_PROBLEM STATEMENT_
Give the listing again exactly, omitting its images.

_DATA SECTION_
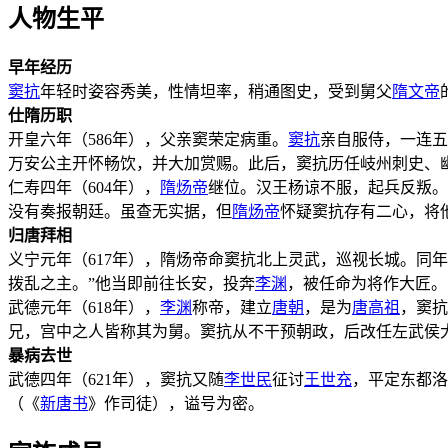
人物生平
早年经历
窦抗
年轻时姿容秀美，性情坦率，稍通图史，受到舅父
隋文帝
仕隋历职
开皇六年（586年），父亲窦荣定病重。
窦抗
亲自服侍，一连五
万安公主开怀畅饮，并大加赏赐。此后，窦抗历任岐州刺史、
仁寿四年（604年），
隋炀帝
继位。汉王杨谅不服，起兵反叛。
没有奏报朝廷。虽查无实据，但
隋炀帝
怀疑窦抗存有二心，将
归唐拜相
义宁元年（617年），隋炀帝命窦抗北上灵武，巡视长城。同
拨乱之主。”他当即前往长安，投奔
李渊
，被任命为将作大匠。
武德元年（618年），
李渊
称帝，建立
唐朝
，是为
唐高祖
，窦抗
兄，宫中之人皆称其为舅。窦抗从不干预朝政，后改任左武侯
暴病去世
武德四年（621年），窦抗又随
李世民
征讨
王世充
，平定东都洛
（《
新唐书
》作司徒），谥号为密。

_TASK OUTPUT_
人物生平
早年经历
窦抗
年轻时姿容秀美，性情坦率，稍通图史，受到舅父
隋文帝
仕隋历职
开皇六年（586年），父亲窦荣定病重。
窦抗
亲自服侍，一连五
万安公主开怀畅饮，并大加赏赐。此后，窦抗历任岐州刺史、
仁寿四年（604年），
隋炀帝
继位。汉王杨谅不服，起兵反叛。
没有奏报朝廷。虽查无实据，但
隋炀帝
怀疑窦抗存有二心，将
归唐拜相
义宁元年（617年），隋炀帝命窦抗北上灵武，巡视长城。同
拨乱之主。”他当即前往长安，投奔
李渊
，被任命为将作大匠。
武德元年（618年），
李渊
称帝，建立
唐朝
，是为
唐高祖
，窦抗
兄，宫中之人皆称其为舅。窦抗从不干预朝政，后改任左武侯
暴病去世
武德四年（621年），窦抗又随
李世民
征讨
王世充
，平定东都洛
（《
新唐书
》作司徒），谥号为密。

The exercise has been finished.